RED BANK: PARKING REVENUE STILL ON TABLE
Councilman Michael Ballard, center, and Mayor Pasquale Menna on election night 2017. (Photo by John T. Ward. Click to enlarge.)
By JOHN T. WARD
Red Bank’s mayor and council say they’re “hopeful and optimistic” about implementing the recommendations of a bombshell parking study delivered this month.
The assertion was made Tuesday in an unusual press release that appeared to walk back comments made by Mayor Pasquale Menna and Councilman Michael Ballard to redbankgreen last week, when they termed a key recommendation in the report potentially “catastrophic” and a “terrible hit” for taxpayers.
The press release, issued on the stationery of the “Office of the Mayor & Council” and posted on the borough website, addresses a first-in-a-generation comprehensive study of borough parking operations. The study was conducted by Carrie Krasnow and Brian Bartholomew, of New York-based Walker Consultants, and unveiled at a public meeting January 10.
In it, Krasnow and Bartholomew estimated the downtown business district needs an additional 221 parking spots on weekdays and 98 for evening and weekend use. That’s in contrast to claims, driven largely by the retail and restaurant community, that the town needed to act quickly to add 500 or more parking spaces downtown.
Moreover, the study’s authors said it would be “foolish” to recommend the town develop the White Street lot as a parking garage because the borough’s parking operations are, in their word, “broken.”
Bartholomew and Krasnow recommended a number of changes to the operations and financing of parking, including one that the town “wean” itself from draining the parking utility surplus to fill holes in the general town budget and keep a lid on property taxes.
The borough has pulled $3 million from the parking utility over the last three years to bolster the general fund.
“Lower tax rates are popular, but over time this practice has hurt the ability of the parking system to provide the service it was intended to provide, and that the public wants,” the report says.
Last Wednesday, following a council meeting at which the report went unmentioned, Ballard, who chairs the budget-crafting borough finance committee, told redbankgreen in response to questions that weaning, as suggested in the report, would result in a “terrible hit” to taxpayers.
Menna went further, saying the impact of such measures would be “catastrophic,” adding, “I don’t see it happening.”
The press release issued Tuesday appears an attempt to soften those comments. It cites remarks made by Business Administrator Ziad Shehady at the conclusion of Walker’s presentation, when he said that town officials “look at the recommendations in this report seriously, and with the interest of being able to implement them all as best as possible within our constraints financially and operationally.”
Also from the press release:
A major implementation task calls for the Borough to “wean General Fund of parking revenues and reinvest parking revenues into parking.” Because of the fiscal magnitude of this recommendation, Mayor Pasquale Menna expressed his personal concern about this recommendation, but stressed that he remains open-minded and has reached no conclusions with respect to how this task will be implemented. “Walker Consultants provided the Borough with an excellent and thought-provoking product.
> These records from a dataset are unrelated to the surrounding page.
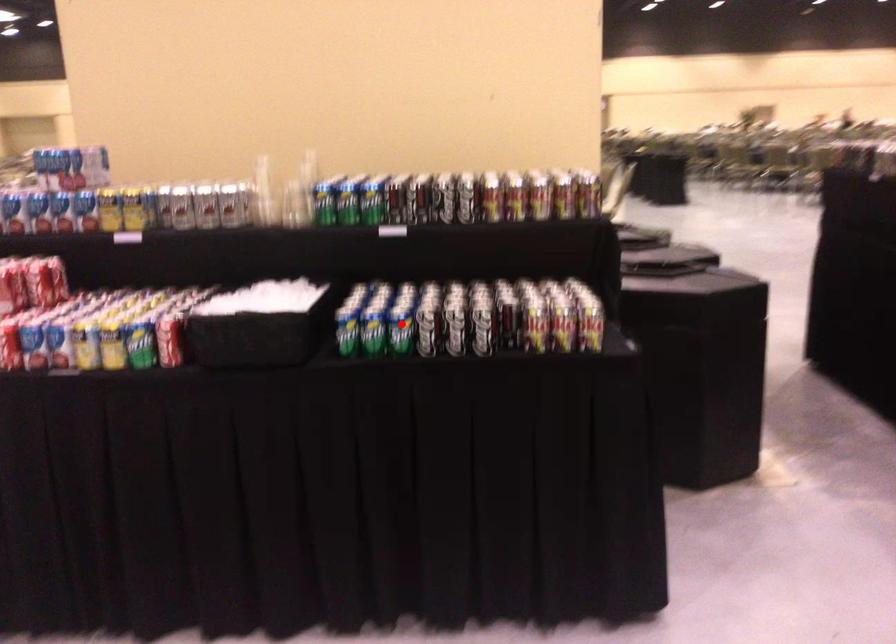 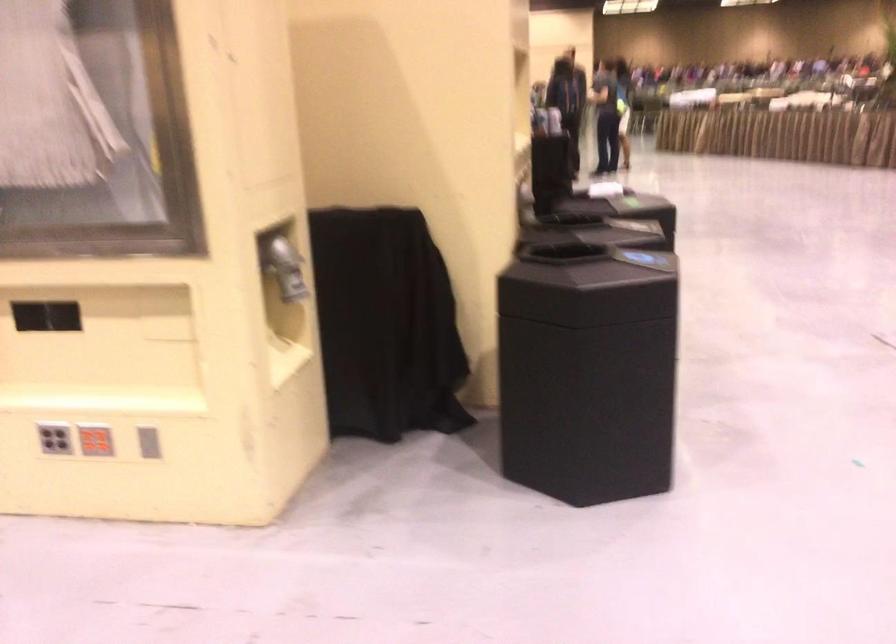 Question: I am providing you with two images of the same scene from different viewpoints. A red point is marked on the first image. Can you still see the location of the red point in image 2?

Choices:
 (A) Yes
 (B) No

Answer: (B) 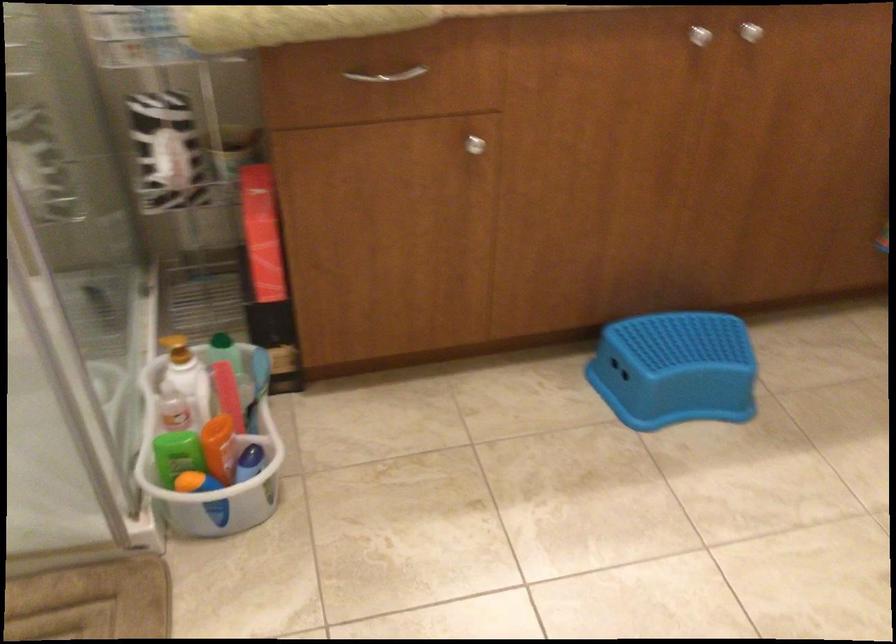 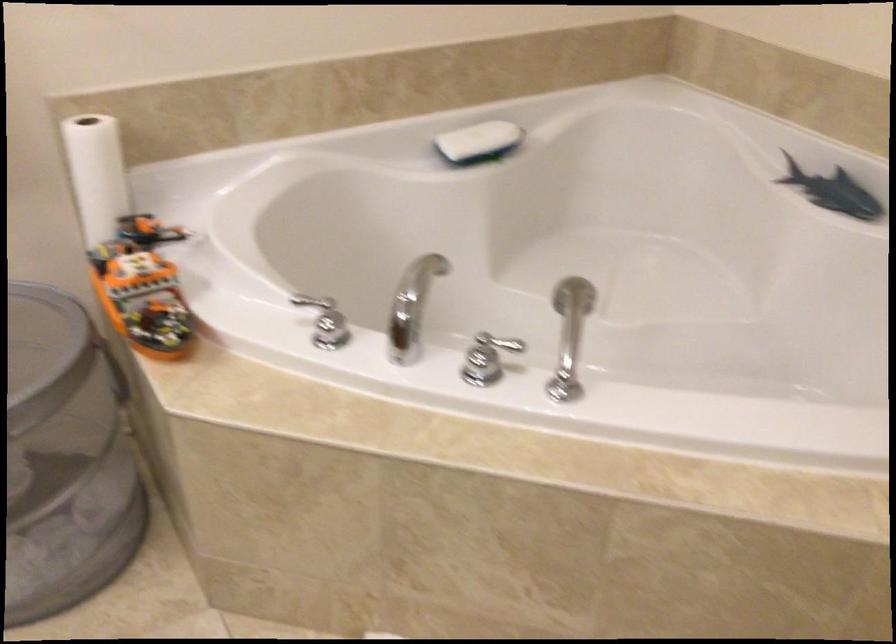 Based on the continuous images, in which direction is the camera rotating?

The camera's rotation is toward right-down. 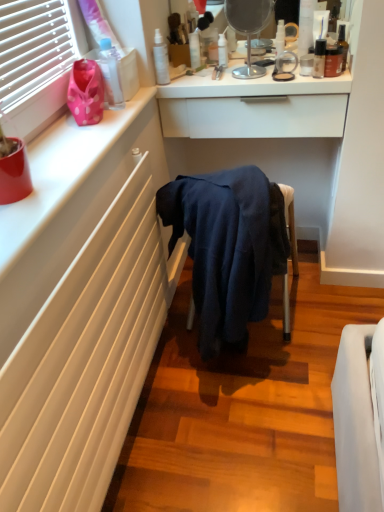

It is important to consider their recommendations holistically and work with Red Bank’s business community to find solutions in the best interest of all stakeholders.
The council’s parking committee, headed by Councilman Erik Yngstrom, “will meet several times over the coming weeks to carefully analyze the implementation tasks in
order to develop an execution plan for consideration by the governing body,” the press release states, adding: “The Council looks forward to working with our professionals and administration to understand how the implementation tasks can be effected in the most fiscally prudent manner.”
Downtown promotion agency Red Bank RiverCenter contributed $25,000 toward Walker’s $52,350 fee for the study.